The predominantly freehold nature of the pub sector has contributed to its resilience, with minimal distress contained to a handful of smaller, regional companies that were overleveraged. Some market churn is expected from larger pub companies as they look to pay down debt and refinance whilst the cost of doing so remains affordable. As such, Christie & Co predicts an increase in sizable transactions throughout the remainder of 2019, particularly at the bottom end of the market in the tenanted, leased and franchised subsectors. The possibility of further new private equity entrants remains.
At the start of the year, Christie & Co’s Business Outlook 2019
report predicted a continued decline in overall numbers, which the sector is on track to deliver. Closures have tended to be smaller and more inefficient operations, and there has been a notable shift towards larger, more efficient operations, both on the high street and in national and regional operators’ investment in new builds.

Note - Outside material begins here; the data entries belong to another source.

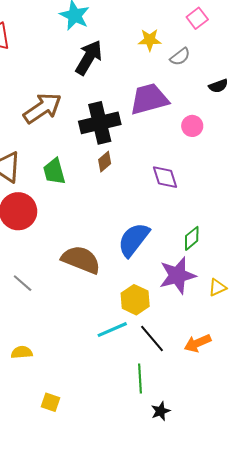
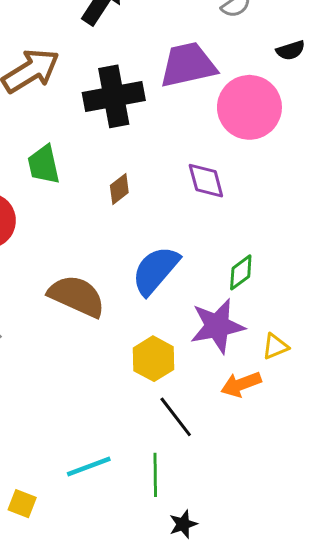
pink circle: (192, 126) -> (249, 107), size x2.0
brown diamond: (105, 162) -> (119, 189), moved
cyan line: (112, 330) -> (89, 466), moved
orange arrow: (198, 343) -> (241, 384), moved

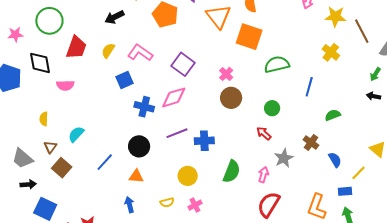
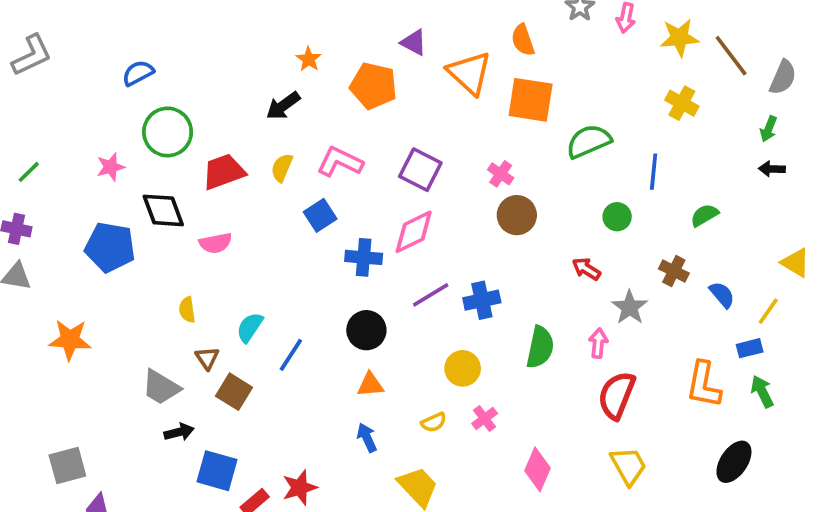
red trapezoid: (76, 47) -> (224, 172), turned -120
green circle: (272, 108) -> (617, 217), moved
blue line: (105, 162) -> (291, 355), moved

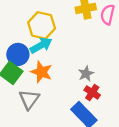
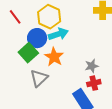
yellow hexagon: (42, 25) -> (49, 17), moved
red cross: (92, 93) -> (94, 83), turned 32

This has increased the overall trade space and number of employees in the pubs sector, whilst also improving profitability despite the rise in operating costs, particularly in staffing.
For high street operators, Christie & Co correctly predicted that the environment would remain challenging. However, rents have returned to more sustainable levels, particularly for secondary locations, presenting tremendous opportunities for businesses who have an offer that can stand out from the crowd and are funded and positioned for expansion and growth.

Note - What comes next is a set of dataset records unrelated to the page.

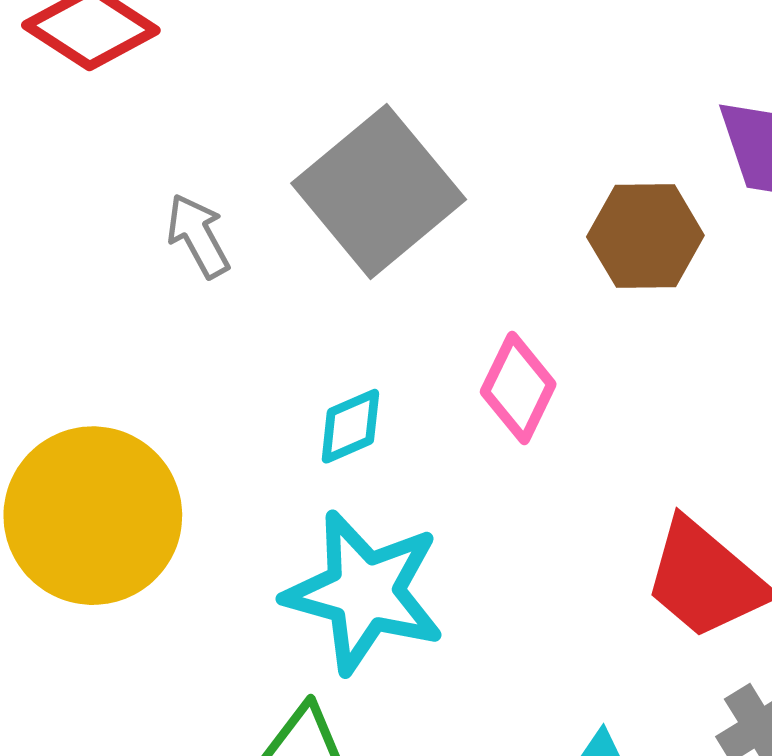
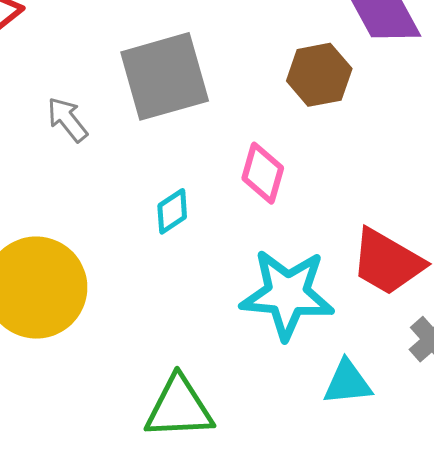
gray square: (379, 191) -> (165, 76), turned 34
cyan star: (364, 592) -> (287, 294), moved

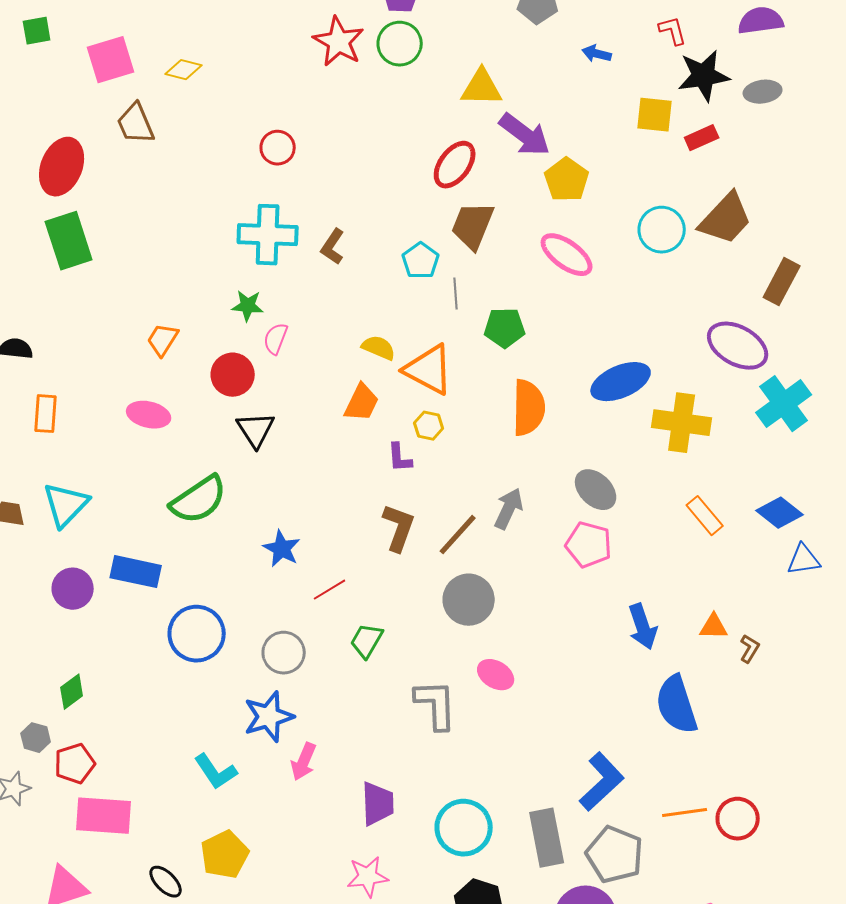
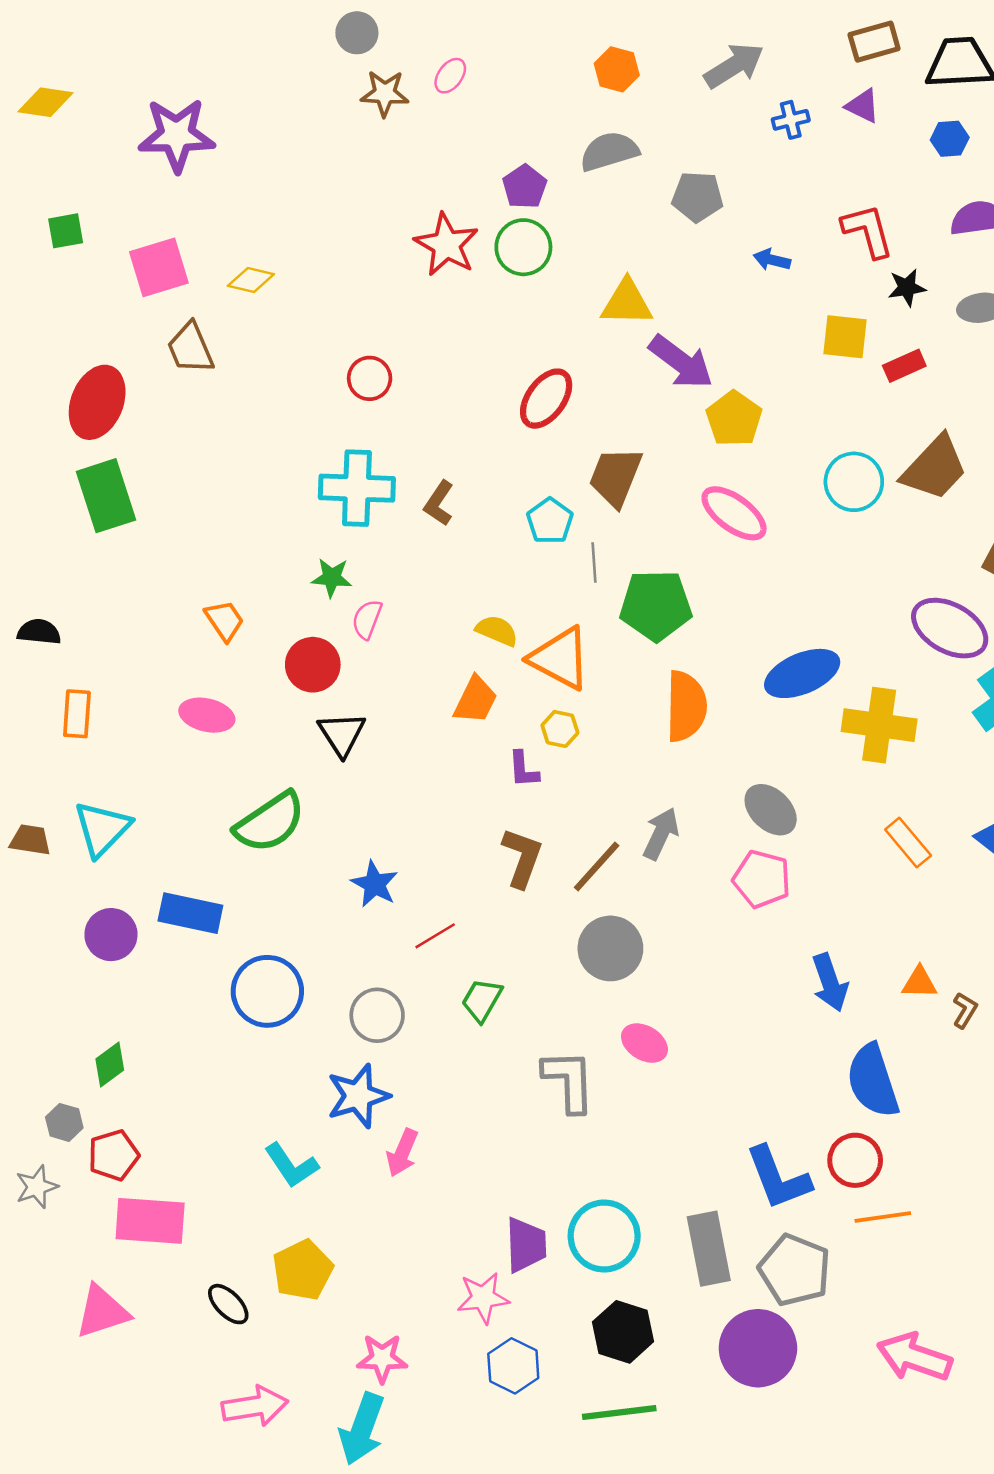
red L-shape: (673, 31) -> (868, 231), size x1.5
black star: (704, 76) -> (907, 288), size x0.6
red ellipse: (455, 165) -> (546, 399), moved
green pentagon: (505, 328) -> (656, 605), size x1.4
orange trapezoid: (163, 340) -> (224, 621), turned 114
blue L-shape: (602, 782) -> (778, 1178), turned 112
purple trapezoid: (378, 804) -> (526, 1245), moved
red circle: (738, 819) -> (855, 1160), moved

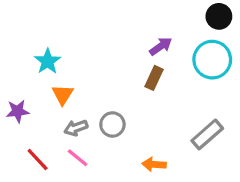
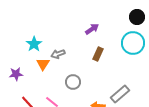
purple arrow: (161, 46) -> (92, 29), moved
gray arrow: (76, 128) -> (58, 54), moved
gray rectangle: (207, 134) -> (120, 94), moved

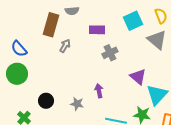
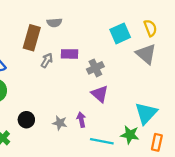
purple rectangle: (97, 30) -> (69, 54), moved
purple triangle: (138, 77) -> (100, 94), moved
purple arrow: (99, 91) -> (81, 120), moved

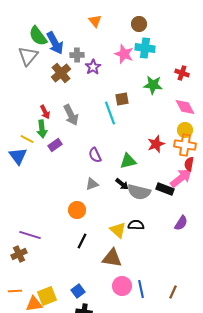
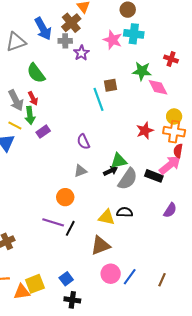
green semicircle: (38, 36) -> (36, 73), moved
gray triangle: (28, 56) -> (16, 42), turned 30
brown cross: (61, 73) -> (71, 23), moved
pink diamond: (185, 107) -> (158, 87), moved
gray arrow: (71, 115) -> (16, 100), moved
green triangle: (128, 161) -> (119, 161), moved
black arrow: (122, 184) -> (111, 171), turned -64
gray semicircle: (139, 192) -> (128, 179), turned -70
yellow triangle: (118, 230) -> (107, 217), turned -30
purple line: (30, 235) -> (53, 222), moved
brown triangle: (112, 258) -> (100, 245), turned -30
blue line: (141, 289) -> (130, 277), turned 48

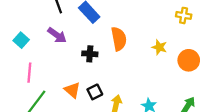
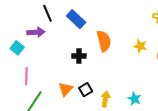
purple arrow: (57, 35) -> (36, 32), moved, turned -36
orange triangle: (72, 90) -> (65, 89), turned 35

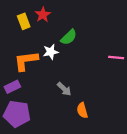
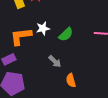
green semicircle: (69, 37) -> (66, 34), moved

Following five years of stabilisation, beer volumes are on the rise again, with volumes growing 2.6% in 2018, according to the British Beer and Pub Association. Moreover, total pub turnover is on the rise, as a result of increased focus on the diverse spectrum of revenue streams.

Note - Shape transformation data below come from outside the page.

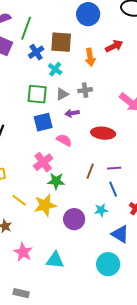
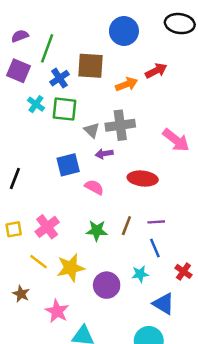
orange arrow: (90, 57) -> (126, 84), turned -102
cyan cross: (55, 69) -> (36, 104), moved
gray cross: (85, 90) -> (120, 125), size x1.6
green square: (37, 94) -> (64, 109), moved
gray triangle: (62, 94) -> (92, 130), turned -48
pink cross: (43, 162) -> (47, 227), moved
green star: (56, 181) -> (97, 231), moved
pink star: (23, 252) -> (57, 311), moved

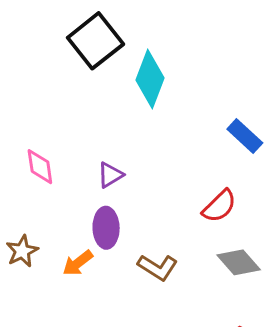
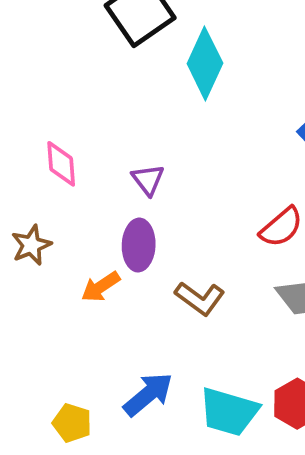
purple triangle: (110, 175) -> (148, 180), turned -40
brown star: (22, 251) -> (31, 245), moved

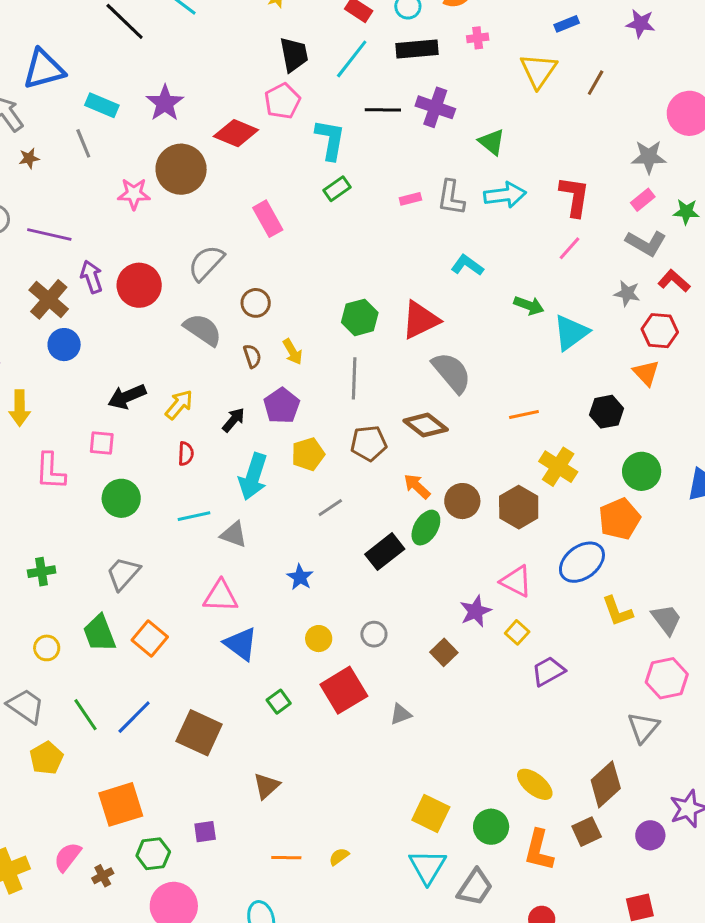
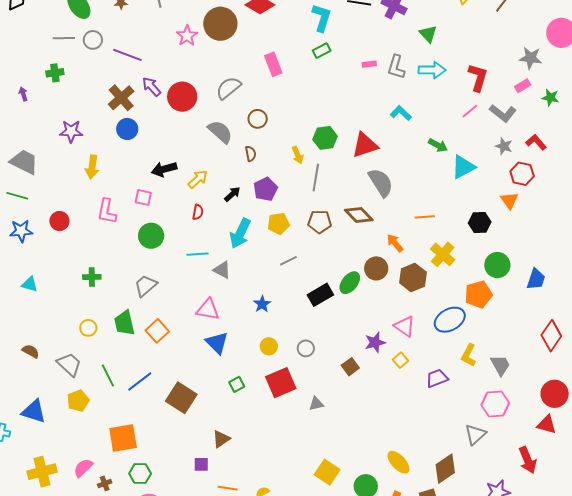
pink star: (134, 194) -> (187, 36), turned 30
gray L-shape: (646, 243) -> (503, 113), moved
purple arrow: (91, 277) -> (151, 87), turned -30
yellow arrow: (293, 352) -> (298, 155), moved
orange arrow: (417, 486) -> (395, 243), moved
yellow L-shape: (617, 611) -> (469, 355), turned 40
purple trapezoid: (548, 671) -> (437, 378), moved
purple square: (205, 832) -> (201, 464), moved

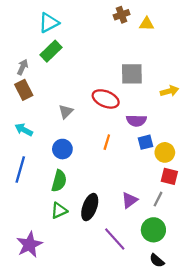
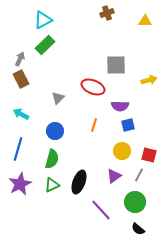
yellow triangle: (147, 24) -> (145, 21), moved
yellow circle: (165, 152) -> (122, 151), moved
purple star: (29, 245) -> (20, 184), moved

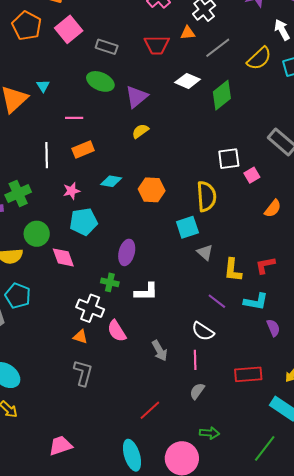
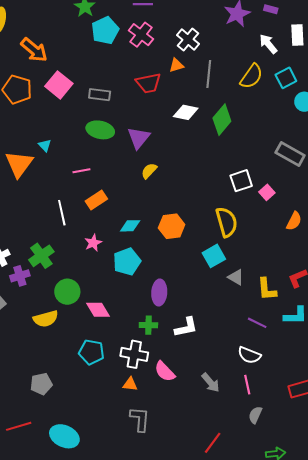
gray line: (218, 48) -> (209, 74), turned -36
cyan pentagon: (84, 222) -> (127, 262), moved
cyan pentagon: (18, 296) -> (92, 352), moved

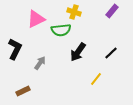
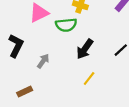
yellow line: (96, 79) -> (89, 78), moved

Craft beer and spirits continue to be excellent growth drivers, although a more health conscious consumer is contributing to the meteoric rise of low alcohol, low sugar and low carb offers. Letting rooms continue to deliver, helped by their high margins and with the UK accommodation market buoyed by staycations. Food sales remain an important part of building a successful all-day offer, although are no longer looked to as a driver of significant year on year growth due to competition from an oversupplied restaurant sector.
The sector has been largely unaffected by any uncertainty regarding the UK’s political and economic outlook, although there have been several transactions aborted on the back of vendor expectations that proved to be unrealistic. Whilst gross margins are impacted by exchange rates, the main area of concern remains staffing, with operators lamenting the challenges of retracting and retaining staff, particularly from Europe.
Neil Morgan, Managing Director – Pubs at Christie & Co comments, “The evolution of the pubs industry highlights the sector’s adaptability and resilience to challenges and change. We can confidently say 2019 will be a year of two halves and we can expect increased activity throughout the remainder of the year.”
Ramzi Qattan, Director – Consultancy at Christie & Co comments, “The sector has received more than its fair share of bad publicity since the last recession, although the reality is that the outlook is incredibly positive. Beer volumes are increasing; craft beer and spirits, as well as low alcohol and low sugar beverages are contributing materially to growth, and letting rooms remain strong performers. There are multiple exit routes available, evidenced by the volume of private equity trying to enter the market as well as Lion Capital’s part IPO of Loungers in April. The addition of Davidson Kempner to the list of investors active in the sector may have come as a surprise initially, although with fundamentals where they are, we expect several more new entrants to follow.”
Christie & Co will publish its Business Outlook 2020
report, presenting an annual overview and a forecast of the year ahead for all its sectors, including Pubs, in January 2020.